XVIIème siècle au japon, Shimabara, île de Kyushu : le Shogun interdit la chrétienté, ce qui provoque une révolte des chrétiens, menée par Shiro Amakusa. Refusant de voir leur religion ainsi effacée, ils mènent un combat de 19 jours contre les soldats du Shogun. Mais les soldats finissent vainqueurs et massacrent les chrétiens, coupant et empalant leurs têtes sur le champ de bataille.
Dans cet enfer, Shiro Amakusa, lui aussi dûment décapité, ressuscite d'entre les morts. Et plein de colère, il décide de se venger du Shogun qui précipita ainsi sa mort et celle de ses fidèles compères croyants. Il décide de rallier à sa cause plusieurs chrétiens, tous guerriers aguerris déçus de la vie, et d'en découdre avec le Shogun.

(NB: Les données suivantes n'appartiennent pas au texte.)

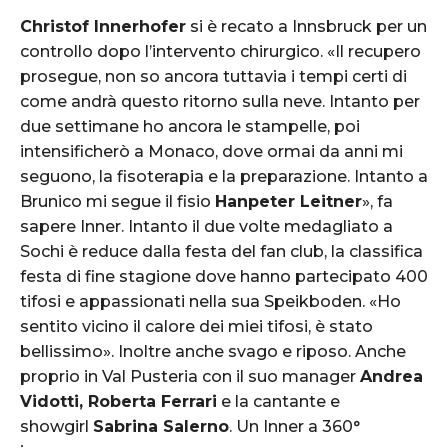
Christof Innerhofer
si è recato a Innsbruck per un
controllo dopo l’intervento chirurgico. «Il recupero
prosegue, non so ancora tuttavia i tempi certi di
come andrà questo ritorno sulla neve. Intanto per
due settimane ho ancora le stampelle, poi
intensificherò a Monaco, dove ormai da anni mi
seguono, la fisoterapia e la preparazione. Intanto a
Brunico mi segue il fisio
Hanpeter Leitner
», fa
sapere Inner. Intanto il due volte medagliato a
Sochi è reduce dalla festa del fan club, la classifica
festa di fine stagione dove hanno partecipato 400
tifosi e appassionati nella sua Speikboden. «Ho
sentito vicino il calore dei miei tifosi, è stato
bellissimo». Inoltre anche svago e riposo. Anche
proprio in Val Pusteria con il suo manager
Andrea
Vidotti, Roberta Ferrari
e la cantante e
showgirl
Sabrina Salerno
. Un Inner a 360°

Mais c'est sans compter avec le fils du maître d'arme du Shogun, Jubei, qui compte bien ne pas laisser faire Shiro Amasuka et ses complices, aussi morts soient-ils.


samurai reincarnation

Le film commence donc par la résurrection de Shiro Amasuka, au milieu d'un décor splendide constitué de milliers de têtes empalées sur fond de soleil couchant.
S'en suit une succession de tableaux plus ou moins longs, nous présentant les personnages que va enrôler Shiro Amasuka pour assouvir sa vengeance :
Du fantôme d'une femme morte pendant l'attaque du château de son seigneur mari (j'abrège), au hallebardier hanté par le péché, en passant par le vieux samouraï déçu de ne pas avoir battu le maître d'arme du shogun. Etc. Etc.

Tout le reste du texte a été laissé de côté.